2. The trim on the corner (facia) must have a drip edge and that drip edge must be sloped to drain. Some drip edges are carelessly installed with front edge bent up. Drip edge overlaps must overlap 6" and sealed with excellent caulk. They are aluminum and must not be over nailed. House wrap or flashing must overlap the drip edge. Windows must have header drip edge.

3. Any window flashing must not drain under the siding down to that soffit.

4. 2nd floor corner vinyl trims must drain over flashing or drip edge that drains to daylight and never give it a chance to drain under anything part of the building. 1st fl corner trims must be covered, esp on top.


----------



## joecaption (Nov 30, 2011)

What type siding is it?
Look at the top of that band board trim and see if there's a piece of Z molding.
If it's wood or Hardie Plank there also should have been kicker strip at the bottom of the siding so the water running down the wall will run past that trim board, not just lay on top of it.
https://www.google.com/search?q=z+b...AQIpQE&biw=1366&bih=638#imgrc=IFfvS8El5XzqRM:


----------



## Nealtw (Jun 22, 2017)

I haven't read it all so excuse me for repeating what others have said. Above the wall there should be solid blocking from the inside. Vented soffet with out that house wrap and I think Joe pointed out the missing Z flashing at the bottom of the siding.


----------



## Strode24 (Aug 27, 2017)

Thank you for all of the information. 

I know there are issues with the insulation, but I am pretty sure the water was entering from the gap between the bottom of the siding and band board. There was no z flashing present. 

Assuming I add z flashing and maybe aluminum or vinyl flashing, what is the preferred material for the soffit? There seems to be debate on vented versus solid soffit.


----------



## Nealtw (Jun 22, 2017)

Vented just like the attic you want air on the outside of insulation.
Vinyl because it is so easy to remove when you think you want to inspect something..
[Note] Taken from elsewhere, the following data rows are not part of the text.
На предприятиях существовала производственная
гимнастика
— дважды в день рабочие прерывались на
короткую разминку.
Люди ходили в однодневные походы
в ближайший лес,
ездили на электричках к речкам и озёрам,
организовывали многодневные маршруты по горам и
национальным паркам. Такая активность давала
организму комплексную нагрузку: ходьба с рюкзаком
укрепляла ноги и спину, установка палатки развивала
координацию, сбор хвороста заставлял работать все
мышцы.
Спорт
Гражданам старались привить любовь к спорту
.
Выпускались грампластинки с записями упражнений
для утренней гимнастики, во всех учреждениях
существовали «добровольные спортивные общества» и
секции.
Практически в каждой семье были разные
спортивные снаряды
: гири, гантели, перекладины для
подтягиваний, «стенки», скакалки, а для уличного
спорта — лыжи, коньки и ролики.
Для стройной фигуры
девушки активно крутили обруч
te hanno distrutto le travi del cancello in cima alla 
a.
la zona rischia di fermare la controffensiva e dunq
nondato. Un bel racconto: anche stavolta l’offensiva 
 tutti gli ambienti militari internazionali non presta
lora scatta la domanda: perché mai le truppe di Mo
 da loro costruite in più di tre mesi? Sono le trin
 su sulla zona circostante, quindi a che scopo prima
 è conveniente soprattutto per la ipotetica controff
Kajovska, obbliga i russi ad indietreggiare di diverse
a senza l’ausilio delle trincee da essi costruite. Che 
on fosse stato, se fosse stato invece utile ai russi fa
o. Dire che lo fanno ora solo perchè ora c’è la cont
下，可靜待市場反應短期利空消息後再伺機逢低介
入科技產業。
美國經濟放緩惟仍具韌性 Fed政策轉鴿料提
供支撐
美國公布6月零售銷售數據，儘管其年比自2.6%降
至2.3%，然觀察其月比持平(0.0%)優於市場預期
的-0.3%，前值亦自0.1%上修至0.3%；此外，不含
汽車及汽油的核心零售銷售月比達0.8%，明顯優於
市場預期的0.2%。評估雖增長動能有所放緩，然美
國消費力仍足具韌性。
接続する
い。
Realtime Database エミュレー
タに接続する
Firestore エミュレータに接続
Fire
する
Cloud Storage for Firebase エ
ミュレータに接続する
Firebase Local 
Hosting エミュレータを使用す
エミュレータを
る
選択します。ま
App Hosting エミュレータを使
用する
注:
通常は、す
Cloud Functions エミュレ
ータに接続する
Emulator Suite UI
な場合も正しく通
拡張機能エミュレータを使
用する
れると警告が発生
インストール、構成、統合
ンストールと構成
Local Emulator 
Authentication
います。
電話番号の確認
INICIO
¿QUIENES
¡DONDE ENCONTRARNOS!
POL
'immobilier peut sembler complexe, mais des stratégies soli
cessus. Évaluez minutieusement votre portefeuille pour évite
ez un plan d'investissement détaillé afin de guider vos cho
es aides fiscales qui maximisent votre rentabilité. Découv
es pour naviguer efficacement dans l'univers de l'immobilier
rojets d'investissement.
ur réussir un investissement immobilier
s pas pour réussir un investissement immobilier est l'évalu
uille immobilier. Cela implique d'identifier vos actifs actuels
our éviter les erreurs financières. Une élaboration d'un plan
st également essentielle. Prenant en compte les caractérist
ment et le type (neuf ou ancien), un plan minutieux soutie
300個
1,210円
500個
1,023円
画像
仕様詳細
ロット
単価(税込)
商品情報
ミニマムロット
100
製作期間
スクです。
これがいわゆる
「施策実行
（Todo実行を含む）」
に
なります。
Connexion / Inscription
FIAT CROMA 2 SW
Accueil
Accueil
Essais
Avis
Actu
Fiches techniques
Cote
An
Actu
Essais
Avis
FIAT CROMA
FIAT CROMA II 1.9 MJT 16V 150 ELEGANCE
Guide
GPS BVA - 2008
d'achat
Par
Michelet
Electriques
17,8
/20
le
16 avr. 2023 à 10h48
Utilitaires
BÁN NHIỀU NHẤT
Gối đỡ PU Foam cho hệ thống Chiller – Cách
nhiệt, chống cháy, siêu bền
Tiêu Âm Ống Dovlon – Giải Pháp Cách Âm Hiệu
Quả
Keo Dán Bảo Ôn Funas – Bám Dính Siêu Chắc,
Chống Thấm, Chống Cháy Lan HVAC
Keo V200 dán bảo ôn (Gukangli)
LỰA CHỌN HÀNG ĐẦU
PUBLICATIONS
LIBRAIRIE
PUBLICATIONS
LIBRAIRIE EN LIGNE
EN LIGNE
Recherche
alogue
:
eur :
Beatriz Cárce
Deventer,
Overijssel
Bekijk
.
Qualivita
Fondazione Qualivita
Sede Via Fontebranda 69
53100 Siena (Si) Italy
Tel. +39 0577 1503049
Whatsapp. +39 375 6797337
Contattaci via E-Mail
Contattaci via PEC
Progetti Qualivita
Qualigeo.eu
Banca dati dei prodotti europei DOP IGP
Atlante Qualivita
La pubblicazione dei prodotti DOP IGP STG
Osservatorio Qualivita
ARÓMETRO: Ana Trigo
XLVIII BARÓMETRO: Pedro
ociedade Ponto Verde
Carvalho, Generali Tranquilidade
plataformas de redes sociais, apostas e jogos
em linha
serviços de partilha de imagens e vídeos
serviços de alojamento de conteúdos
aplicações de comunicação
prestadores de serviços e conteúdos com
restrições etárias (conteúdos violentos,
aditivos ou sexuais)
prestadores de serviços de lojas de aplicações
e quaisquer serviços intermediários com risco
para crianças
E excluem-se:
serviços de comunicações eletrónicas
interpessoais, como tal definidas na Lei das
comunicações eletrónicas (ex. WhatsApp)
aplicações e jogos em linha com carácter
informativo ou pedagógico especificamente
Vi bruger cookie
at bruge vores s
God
Is there solid blocking between the joists over the wall? There should be and the should be caulked. with insulation on edge on the other side of them


----------



## Strode24 (Aug 27, 2017)

There is wood blocking, so the pieces of yellow insulation in the picture are only about 2 ft. long. The blocking is not caulked and there is not expanding foam. I was planning on adding rigid foam pieces. I was going to install a vertical piece to block off from the rest of the floor and then a horizontal piece to go above the fiberglass insulation. I was also going to seal this with expansion foam or caulk.


----------